Problem requirements. Restate, exactly as written, the entries below from the line that holds "Зареєструватись" through the line that holds "Contacto empresas". Pictures are not part of the copy.

Data provided.

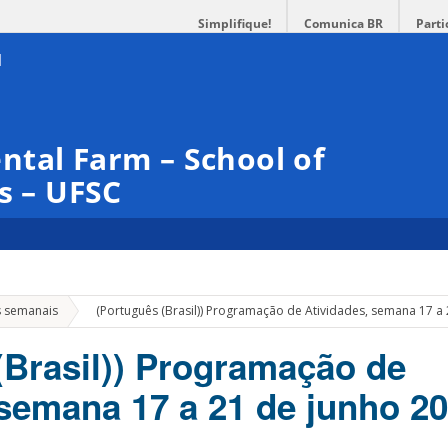
Simplifique!
Comunica BR
Parti
tal Farm – School of
s – UFSC
»
s semanais
(Português (Brasil)) Programação de Atividades, semana 17 a
(Brasil)) Programação de
 semana 17 a 21 de junho 2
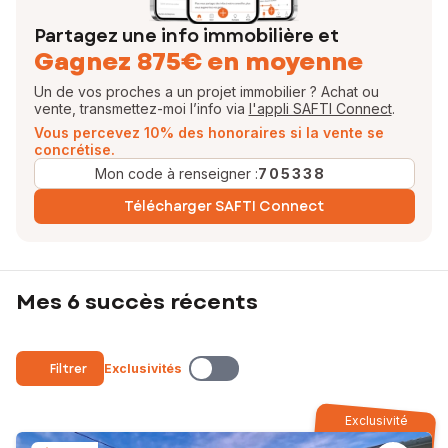
Partagez une info immobilière et
Gagnez 875€ en moyenne
Un de vos proches a un projet immobilier ? Achat ou
vente, transmettez-moi l’info via
l'appli SAFTI Connect
.
Vous percevez 10% des honoraires si la vente se
concrétise.
Mon code à renseigner :
705338
Télécharger SAFTI Connect
Mes 6 succès récents
Filtrer
Exclusivités
Exclusivité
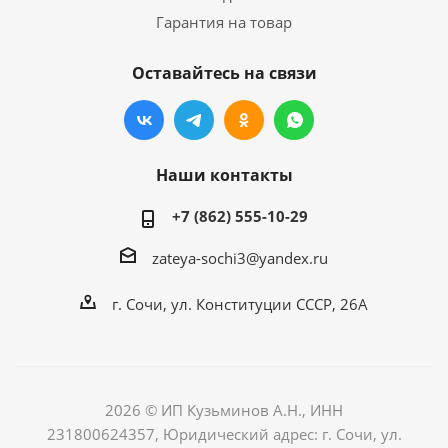
Гарантия на товар
Оставайтесь на связи
Наши контакты
+7 (862) 555-10-29
zateya-sochi3@yandex.ru
г. Сочи, ул. Конституции СССР, 26А
2026 © ИП Кузьминов А.Н., ИНН
231800624357, Юридический адрес: г. Сочи, ул.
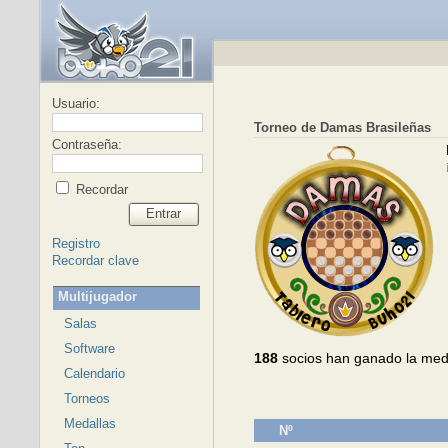
Usuario:
Torneo de Damas Brasileñas
Contraseña:
Recordar
Entrar
Registro
Recordar clave
Multijugador
Salas
Software
188
socios han ganado la med
Calendario
Torneos
Medallas
Nº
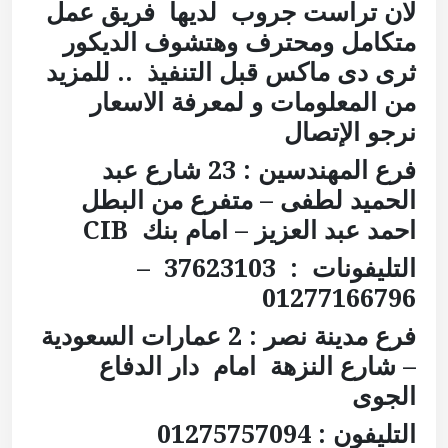
لان تراست جروب لديها فريق عمل
متكامل ومحترف وهتشوف الديكور
ثرى دى ماكس قبل التنفيذ
.. للمزيد
من المعلومات و لمعرفة الاسعار
نرجو الإتصال
فرع المهندسين : 23 شارع عبد
الحميد لطفى – متفرع من البطل
احمد عبد العزيز – امام بنك
CIB
التليفونات : 37623103 –
01277166796
فرع مدينة نصر :
2 عمارات السعودية
– شارع النزهة
امام دار الدفاع
الجوى
التليفون : 01275757094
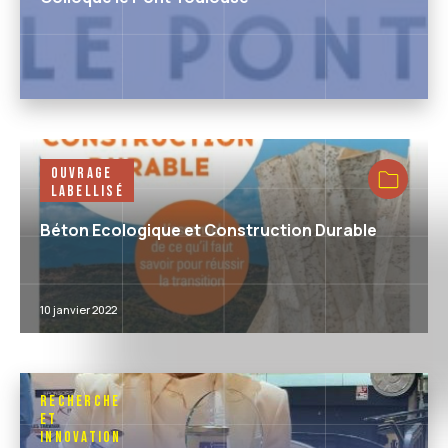
Ouvrage
Labellisé
Béton Ecologique et Construction Durable
10 janvier 2022
Recherche
et
Innovation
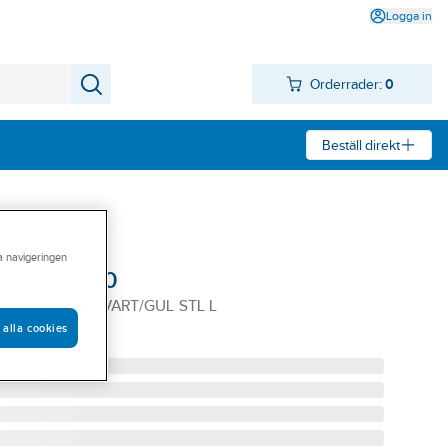
Logga in
Orderrader:
0
Beställ direkt
ra navigeringen
r 3332-1030
 VARSEL 9933 SVART/GUL STL L
 alla cookies
3L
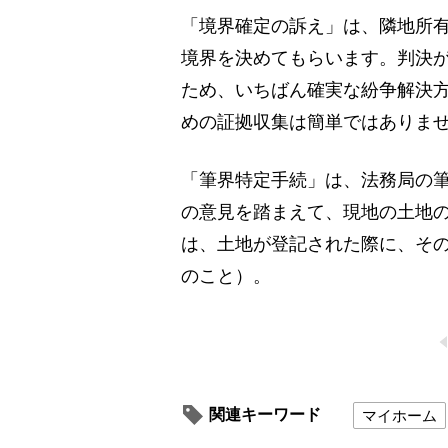
「境界確定の訴え」は、隣地所
境界を決めてもらいます。判決
ため、いちばん確実な紛争解決
めの証拠収集は簡単ではありま
「筆界特定手続」は、法務局の
の意見を踏まえて、現地の土地
は、土地が登記された際に、そ
のこと）。
関連キーワード
マイホーム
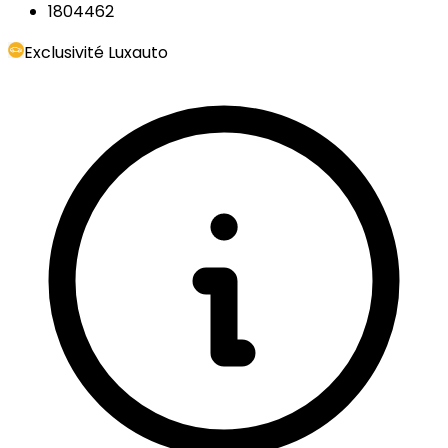
1804462
Exclusivité Luxauto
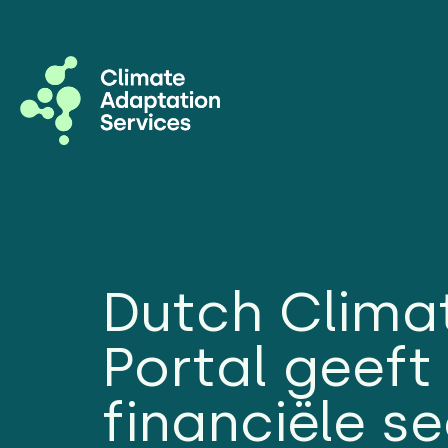
Dutch Climat
Portal geeft
financiële s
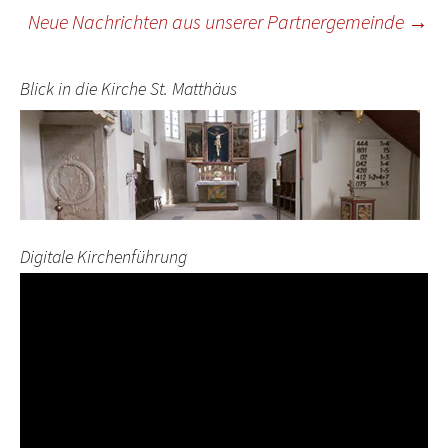
Neue Nachrichten aus unserer Partnergemeinde
→
Blick in die Kirche St. Matthäus
Digitale Kirchenführung
Video-
Player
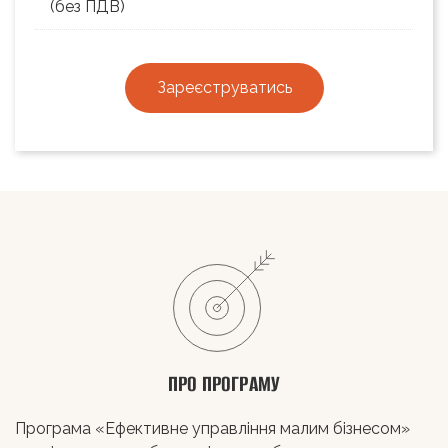
(без ПДВ)
Зареєструватись
ПРО ПРОГРАМУ
Програма «Ефективне управління малим бізнесом»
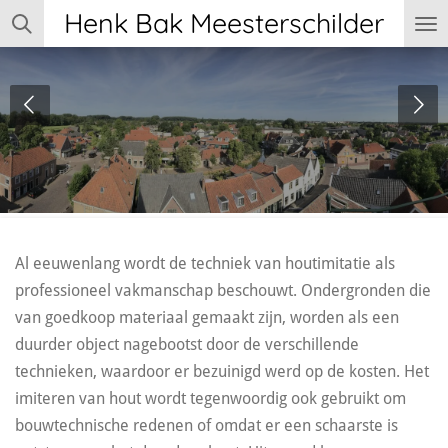
Henk Bak Meesterschilder
Ga
direct
naar
de
Nobelstraat te
hoofdinhoud
Utrecht
Al eeuwenlang wordt de techniek van houtimitatie als
professioneel vakmanschap beschouwt. Ondergronden die
van goedkoop materiaal gemaakt zijn, worden als een
duurder object nagebootst door de verschillende
technieken, waardoor er bezuinigd werd op de kosten. Het
imiteren van hout wordt tegenwoordig ook gebruikt om
bouwtechnische redenen of omdat er een schaarste is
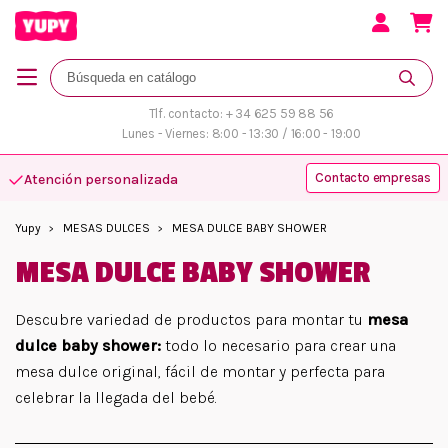
Tlf. contacto: + 34 625 59 88 56
Lunes - Viernes: 8:00 - 13:30 / 16:00 - 19:00
Contacto empresas
Atención personalizada
Yupy
MESAS DULCES
MESA DULCE BABY SHOWER
MESA DULCE BABY SHOWER
Descubre variedad de productos para montar tu
mesa
dulce baby shower:
todo lo necesario para crear una
mesa dulce original, fácil de montar y perfecta para
celebrar la llegada del bebé.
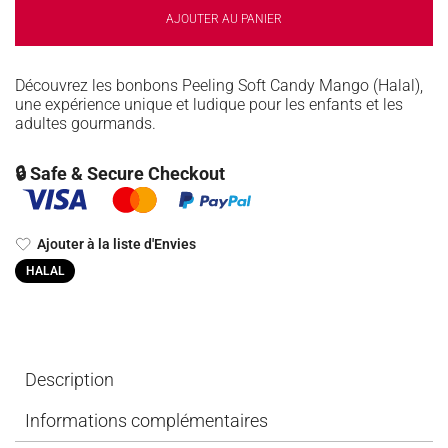
AJOUTER AU PANIER
Découvrez les bonbons Peeling Soft Candy Mango (Halal),
une expérience unique et ludique pour les enfants et les
adultes gourmands.
🔒 Safe & Secure Checkout
Ajouter à la liste d'Envies
HALAL
Description
Informations complémentaires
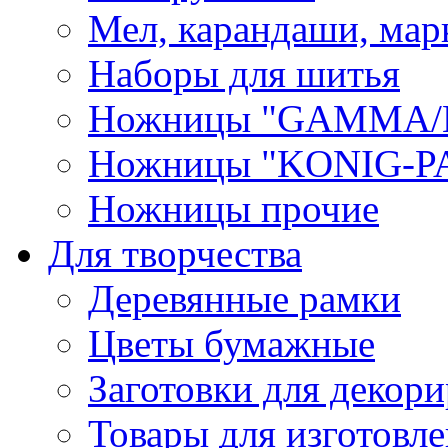
Мел, карандаши, мар
Наборы для шитья
Ножницы "GAMMA/
Ножницы "KONIG-PA
Ножницы прочие
Для творчества
Деревянные рамки
Цветы бумажные
Заготовки для декори
Товары для изготовле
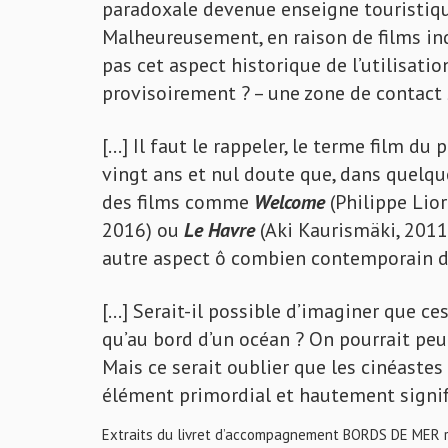
paradoxale devenue enseigne touristique,
Malheureusement, en raison de films in
pas cet aspect historique de l’utilisati
provisoirement ? – une zone de contact s
[…] Il faut le rappeler, le terme film du
vingt ans et nul doute que, dans quelqu
des films comme
Welcome
(Philippe Lior
2016) ou
Le Havre
(Aki Kaurismäki, 2011
autre aspect ô combien contemporain d
[…] Serait-il possible d’imaginer que c
qu’au bord d’un océan ? On pourrait peut
Mais ce serait oublier que les cinéaste
élément primordial et hautement signifi
Extraits du livret d’accompagnement BORDS DE MER ré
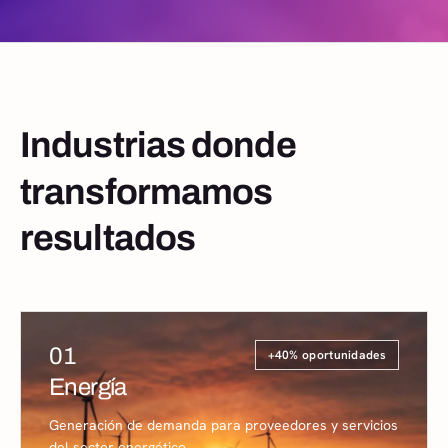
Industrias donde
transformamos
resultados
01
Energía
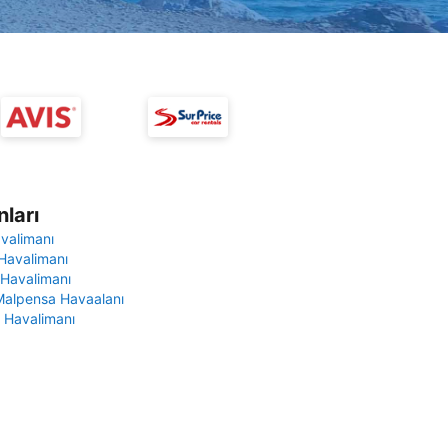
ları
avalimanı
Havalimanı
 Havalimanı
Malpensa Havaalanı
 Havalimanı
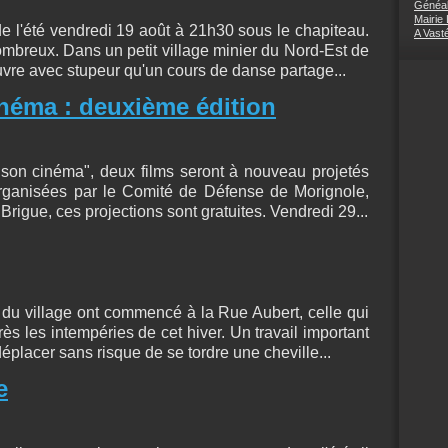
Généal
Mairie
e l'été vendredi 19 août à 21h30 sous le chapiteau.
A Vast
mbreux. Dans un petit village minier du Nord-Est de
ouvre avec stupeur qu'un cours de danse partage...
inéma : deuxième édition
 son cinéma", deux films seront à nouveau projetés
Organisées par le Comité de Défense de Morignole,
Brigue, ces projections sont gratuites. Vendredi 29...
 du village ont commencé à la Rue Aubert, celle qui
après les intempéries de cet hiver. Un travail important
placer sans risque de se tordre une cheville...
e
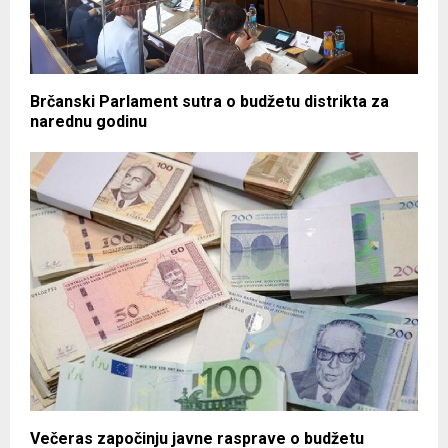
Brčanski Parlament sutra o budžetu distrikta za
narednu godinu
Večeras započinju javne rasprave o budžetu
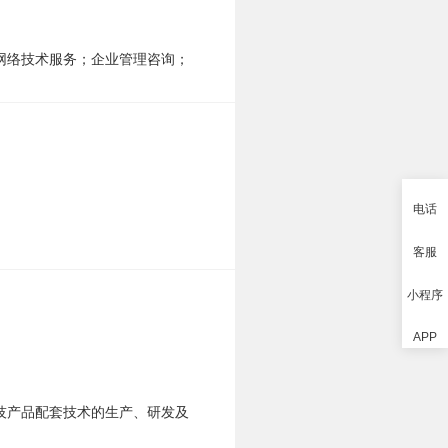
网络技术服务；企业管理咨询；
电话
客服
小程序
APP
技产品配套技术的生产、研发及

Solution.
Зареєструватись
ПРО ПРОГРАМУ
Програма «Ефективне управління малим бізнесом»
Henk Bak Meesterschilder
Ga
direct
naar
de
Nobelstraat te
hoofdinhoud
Utrecht
Al eeuwenlang wordt de techniek van houtimitatie als
professioneel vakmanschap beschouwt. Ondergronden die
van goedkoop materiaal gemaakt zijn, worden als een
duurder object nagebootst door de verschillende
technieken, waardoor er bezuinigd werd op de kosten. Het
imiteren van hout wordt tegenwoordig ook gebruikt om
bouwtechnische redenen of omdat er een schaarste is
Tlf. contacto: + 34 625 59 88 56
Lunes - Viernes: 8:00 - 13:30 / 16:00 - 19:00
Contacto empresas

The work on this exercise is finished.